# WORKING DATA

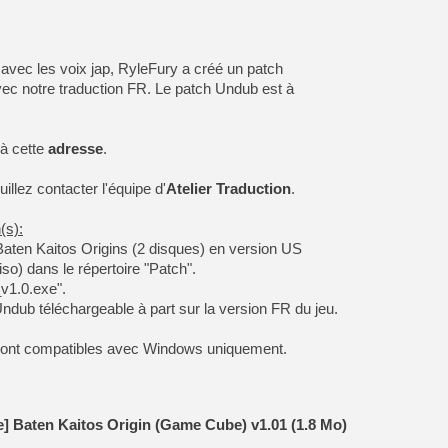
 avec les voix jap, RyleFury a créé un patch
vec notre traduction FR. Le patch Undub est à
 à cette
adresse
.
uillez contacter l'équipe d'
Atelier Traduction
.
(s):
 Baten Kaitos Origins (2 disques) en version US
o) dans le répertoire "Patch".
1.0.exe".
 Undub téléchargeable à part sur la version FR du jeu.
sont compatibles avec Windows uniquement.
e] Baten Kaitos Origin (Game Cube) v1.01 (1.8 Mo)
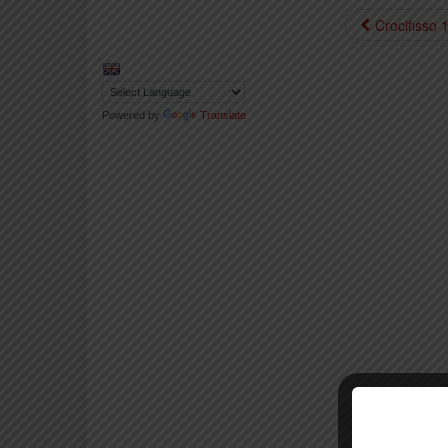
Crocifisso 
Powered by
Translate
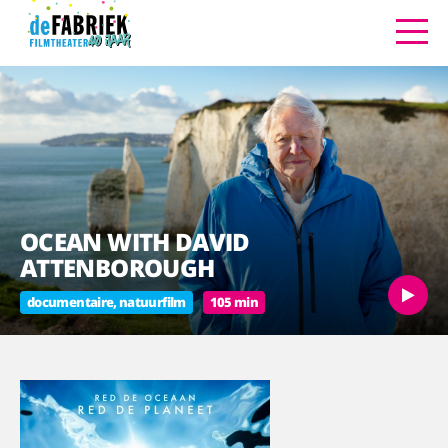
OCEAN WITH DAVID
ATTENBOROUGH
documentaire, natuurfilm
105 min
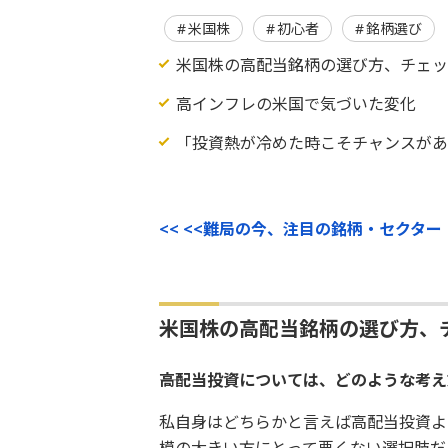
米国株
初心者
銘柄選び
米国株の高配当銘柄の選び方、チェッ
高インフレの米国で気づいた変化
「投資熱が冷めた時こそチャンスが
<< <<難局の今、注目の銘柄・セクター
米国株の高配当銘柄の選び方、
――高配当投資については、どのような考
私自身はどちらかと言えば高配当投資よ
模の大きい方にとって悪くない選択肢だと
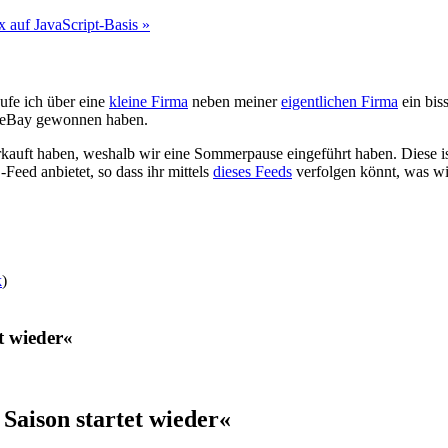
 auf JavaScript-Basis »
ufe ich über eine
kleine Firma
neben meiner
eigentlichen Firma
ein bis
er eBay gewonnen haben.
rkauft haben, weshalb wir eine Sommerpause eingeführt haben. Diese i
Feed anbietet, so dass ihr mittels
dieses Feeds
verfolgen könnt, was wir
k
)
t wieder«
Saison startet wieder«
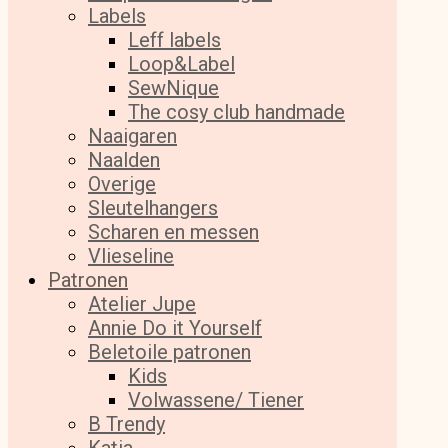
Labels
Leff labels
Loop&Label
SewNique
The cosy club handmade
Naaigaren
Naalden
Overige
Sleutelhangers
Scharen en messen
Vlieseline
Patronen
Atelier Jupe
Annie Do it Yourself
Beletoile patronen
Kids
Volwassene/ Tiener
B Trendy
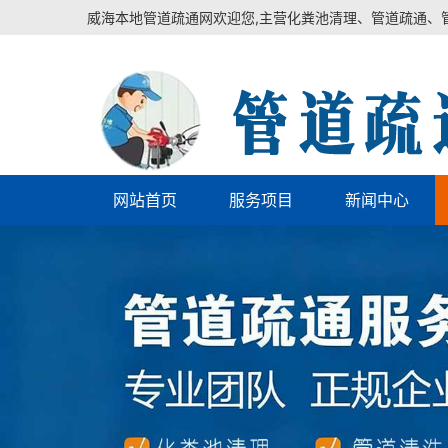
威海本地管道疏通网欢迎您,主营化粪池清理、管道疏通、
网站首页
服务项目
新闻中心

# ACTION ITEM
Write out the records above exactly. Begin with the first line, end with the line holding "er eBay gewonnen haben.", and drop the pictures.

# ANSWER BELOW
 avec les voix jap, RyleFury a créé un patch
vec notre traduction FR. Le patch Undub est à
 à cette
adresse
.
uillez contacter l'équipe d'
Atelier Traduction
.
(s):
 Baten Kaitos Origins (2 disques) en version US
o) dans le répertoire "Patch".
1.0.exe".
 Undub téléchargeable à part sur la version FR du jeu.
sont compatibles avec Windows uniquement.
e] Baten Kaitos Origin (Game Cube) v1.01 (1.8 Mo)
Crocifisso 
Powered by
Translate
OCEAN WITH DAVID
ATTENBOROUGH
documentaire, natuurfilm
105 min
米国株
初心者
銘柄選び
米国株の高配当銘柄の選び方、チェッ
高インフレの米国で気づいた変化
「投資熱が冷めた時こそチャンスが
<< <<難局の今、注目の銘柄・セクター
米国株の高配当銘柄の選び方、
――高配当投資については、どのような考
私自身はどちらかと言えば高配当投資よ
模の大きい方にとって悪くない選択肢だと
 auf JavaScript-Basis »
ufe ich über eine
kleine Firma
neben meiner
eigentlichen Firma
ein bis
er eBay gewonnen haben.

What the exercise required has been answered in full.